[What the task requires] Go over the data and keep only the lines that include "某型水文水井钻机图册挂图".

────────────────

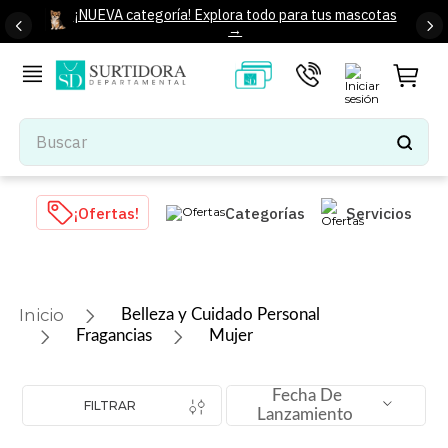
¡NUEVA categoría! Explora todo para tus mascotas
→
Buscar
TÉRMINOS MÁS BUSCADOS
¡Ofertas!
Categorías
Servicios
1
.
tenis mujer
2
.
tenis hombre
3
.
mochilas
Belleza y Cuidado Personal
4
.
iphone
Fragancias
Mujer
5
.
tenis
Fecha De
6
.
colchones
FILTRAR
Lanzamiento
7
.
bocinas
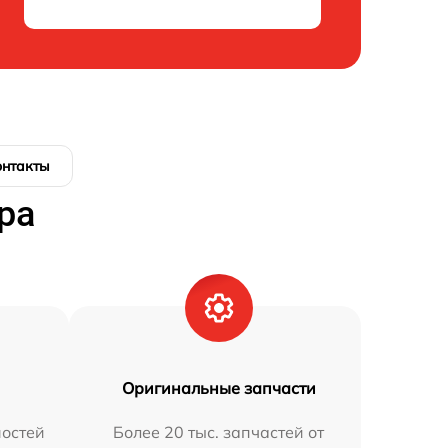
онтакты
ра
Оригинальные запчасти
остей
Более 20 тыс. запчастей от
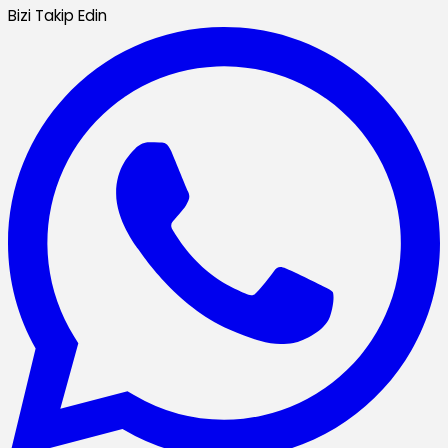
Bizi Takip Edin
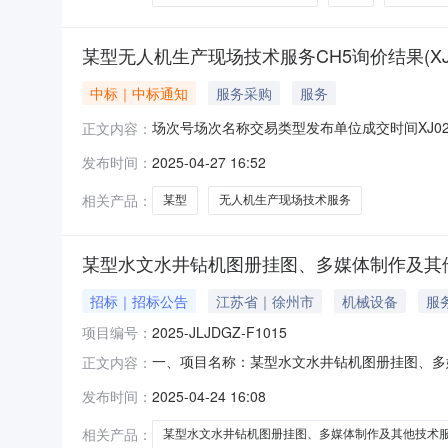
某型无人机生产现场技术服务CH5询价结果(XJ02***
中标｜中标通知
服务采购
服务
场次号场次名称交易类型发布单位成交时间XJ02******
正文内容：
发布时间：
2025-04-27 16:52
相关产品：
某型
无人机生产现场技术服务
某型水文水井钻机图册挂图、多媒体制作及其他技术服
招标｜招标公告
江苏省｜徐州市
机械设备
服
项目编号：
2025-JLJDGZ-F1015
一、项目名称：某型水文水井钻机图册挂图、多媒体
正文内容：
及其他技术服务主要包括：（一）某型水文水井
发布时间：
2025-04-24 16:08
处理。具体外协技术指标及服务要求需报名单位
保险、电力、电信等法人分支机
相关产品：
某型水文水井钻机图册挂图、多媒体制作及其他技术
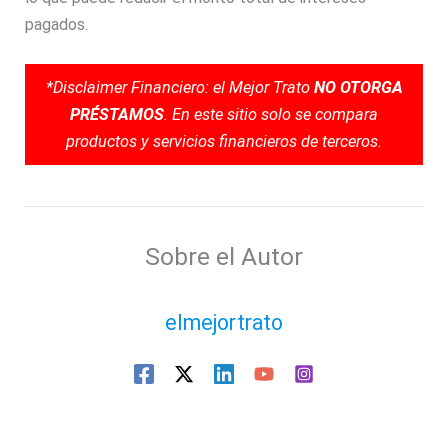
pagados.
*Disclaimer Financiero: el Mejor Trato
NO OTORGA
PRÉSTAMOS
. En este sitio solo se compara
productos y servicios financieros de terceros.
Sobre el Autor
elmejortrato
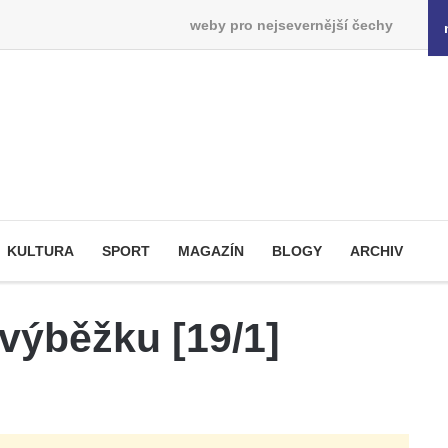
weby pro nejsevernější čechy
KULTURA
SPORT
MAGAZÍN
BLOGY
ARCHIV
výběžku [19/1]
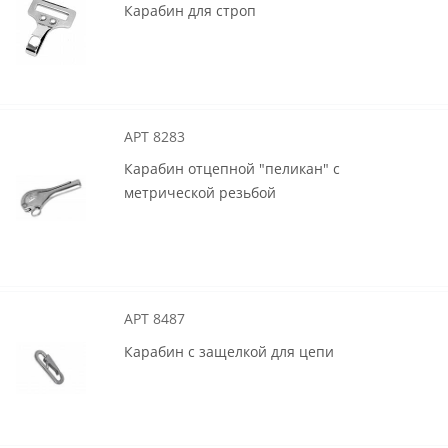
Карабин для строп
АРТ 8283
Карабин отцепной "пеликан" с
метрической резьбой
АРТ 8487
Карабин с защелкой для цепи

────────────────

[Answer below]
某型水文水井钻机图册挂图、多媒体制作及其他技术服
一、项目名称：某型水文水井钻机图册挂图、多媒体
某型水文水井钻机图册挂图、多媒体制作及其他技术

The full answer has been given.